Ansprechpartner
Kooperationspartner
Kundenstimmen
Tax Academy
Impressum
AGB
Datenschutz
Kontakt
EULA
---
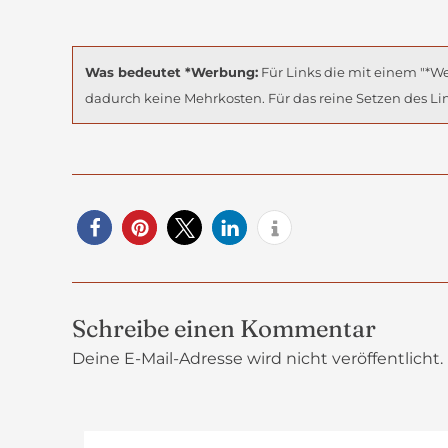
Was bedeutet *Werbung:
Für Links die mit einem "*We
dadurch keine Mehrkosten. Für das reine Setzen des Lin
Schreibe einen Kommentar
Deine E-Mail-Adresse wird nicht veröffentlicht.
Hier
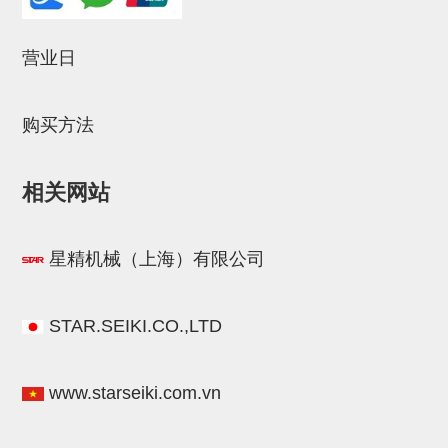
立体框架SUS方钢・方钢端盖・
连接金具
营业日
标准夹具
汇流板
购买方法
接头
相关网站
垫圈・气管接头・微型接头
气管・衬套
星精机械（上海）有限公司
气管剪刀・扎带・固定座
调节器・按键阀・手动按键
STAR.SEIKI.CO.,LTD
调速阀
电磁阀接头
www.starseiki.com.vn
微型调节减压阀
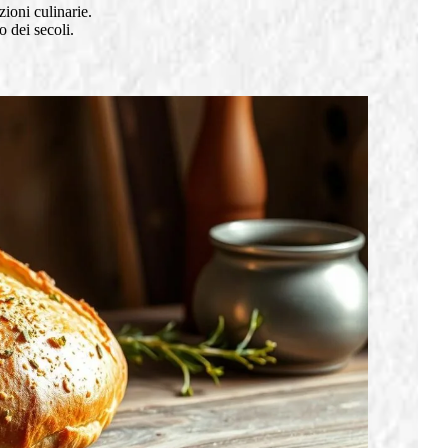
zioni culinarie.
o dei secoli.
...
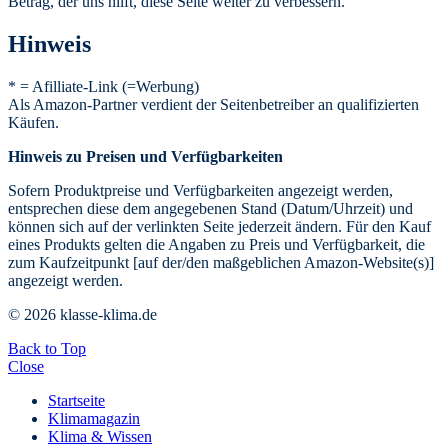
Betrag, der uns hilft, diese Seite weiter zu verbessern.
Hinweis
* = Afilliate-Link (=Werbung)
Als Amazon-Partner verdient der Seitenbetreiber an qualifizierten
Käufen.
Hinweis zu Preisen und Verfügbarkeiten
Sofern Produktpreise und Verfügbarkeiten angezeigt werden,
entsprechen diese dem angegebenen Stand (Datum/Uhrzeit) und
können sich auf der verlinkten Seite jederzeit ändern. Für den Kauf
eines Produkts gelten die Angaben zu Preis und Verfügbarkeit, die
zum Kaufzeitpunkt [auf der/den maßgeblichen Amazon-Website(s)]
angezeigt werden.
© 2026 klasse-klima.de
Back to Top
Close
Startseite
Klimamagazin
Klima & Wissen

## TASK GOAL
Wherever a line in the material contains "werden", count it; the answer is the number alone.

## RESPONSE
2